Measured temperature maps and B1+ maps are displayed in Figure 2. The B1+ maps of the case with HDC exhibit more inhomogeneity due to the strong and uneven field enhancement near the edges, but the mean field value over the transverse slice in all cases is 14 uT. This normalization lead to a heating pulse voltage of 379.09 volts for the case without dielectrics and 232.06/225.14 volts for the two cases with dielectrics, and a measured system power reduction of 57.4/59.4%. The temperature map of the case without HDC exhibits a strong asymmetry along the upper right quadrant. The first case with HDC (“Case 1”) exhibits a heating pattern similar to the case without HDC, but the overall level of heating is significantly reduced. In the second case with HDC (“Case 2”), the B1+ enhancement in the coronal slice becomes asymmetric. The temperature map shows a similar pattern, with the peak heating rotated slightly relative to the peak B1+ enhancement. Overall heating levels are also significantly reduced (by 50 – 66%) relative to the case without HDC.

Discussion

The results appear to support the conclusion that a ring configuration of dielectric material can reduce the E field and the SAR for the same nominal B field, observed through a reduction in the heating. These results also suggest that the E and B fields may not be fully coupled, as they are enhanced unequally by the dielectric material. The measured global power reduction, taken as the peak forward – reflected power, was 57.4/59.4% for the two cases with HDC. Normalizing over the central portion of the transverse B1+ map only would lessen the overall power reduction and heating reduction compared to the case without HDC. An understanding of these temperature & SAR patterns could help guide development of dielectric inserts to further reduce SAR in the brain.

Acknowledgements

No acknowledgement found.

References

1. Sica et al. ISMRM 2014 P0405

2. Oh et al. MRM 63:218–223 (2010)

3. Sacolick et al. MRM 63:1315–1322 (2010)

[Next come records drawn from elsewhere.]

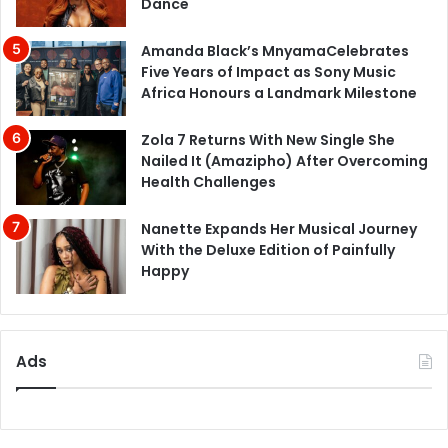
Dance
Amanda Black’s MnyamaCelebrates
Five Years of Impact as Sony Music
Africa Honours a Landmark Milestone
Zola 7 Returns With New Single She
Nailed It (Amazipho) After Overcoming
Health Challenges
Nanette Expands Her Musical Journey
With the Deluxe Edition of Painfully
Happy
Ads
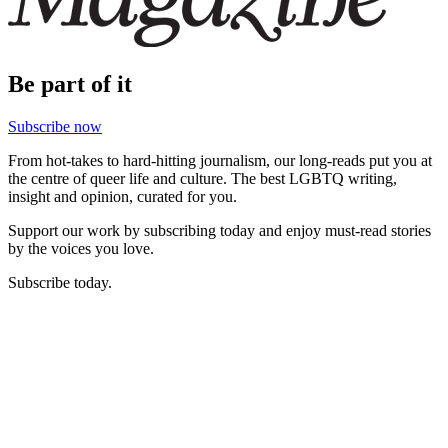
Be part of it
Subscribe now
From hot-takes to hard-hitting journalism, our long-reads put you at
the centre of queer life and culture. The best LGBTQ writing,
insight and opinion, curated for you.
Support our work by subscribing today and enjoy must-read stories
by the voices you love.
Subscribe today.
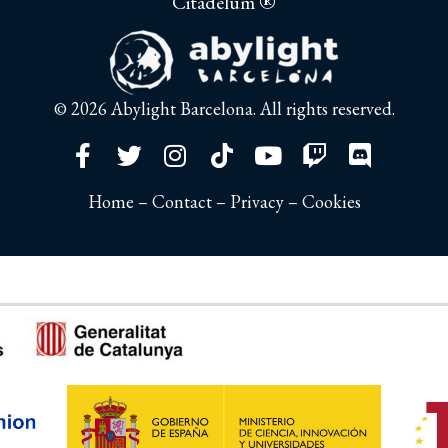
®
Citadelum
© 2026
Abylight Barcelona
. All rights reserved.
Home
–
Contact
–
Privacy
–
Cookies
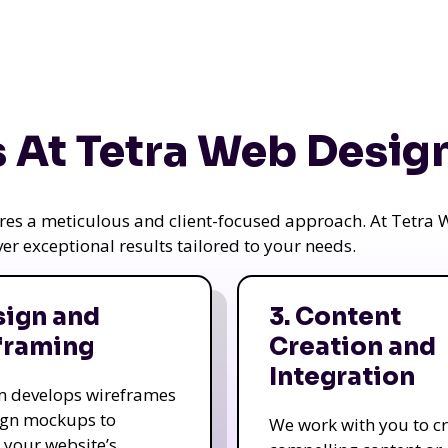
 At Tetra Web Desig
uires a meticulous and client-focused approach. At Tetr
iver exceptional results tailored to your needs.
sign and
3. Content
framing
Creation and
Integration
m develops wireframes
ign mockups to
We work with you to c
e your website’s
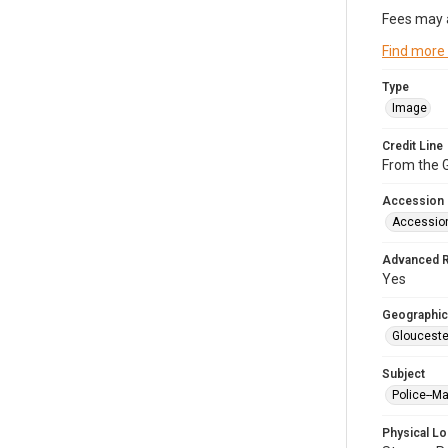
Fees may 
Find more
Type
Image
Credit Line
From the G
Accession
Accessio
Advanced 
Yes
Geographic
Glouceste
Subject
Police--M
Physical Lo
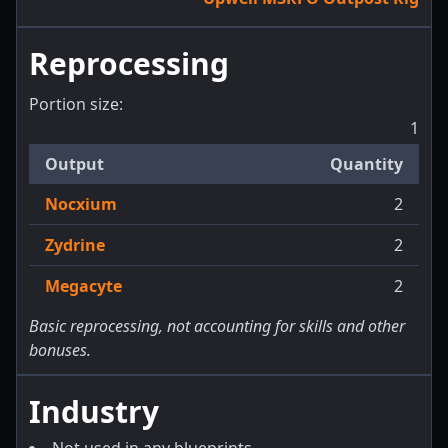
Reprocessing
Portion size:
1
Output
Quantity
Nocxium
2
Zydrine
2
Megacyte
2
Basic reprocessing, not accounting for skills and other
bonuses.
Industry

4. Jankiewicz et al, ISMRM 2012 P4265

Figures

Figure 1: Agar phantom without (a) and with (b) the dielectric ring. Receive coil is a 20 Ch Siemens head matrix.

Figure 2: B1+ maps in the coronal and transverse orientation, with and without the dielectric material present (left and middle column). Temperature difference maps (degrees Celsius) in the coronal orientation are in the right column. In the coronal images, the horizontal axis is L-R and the vertical axis H-F.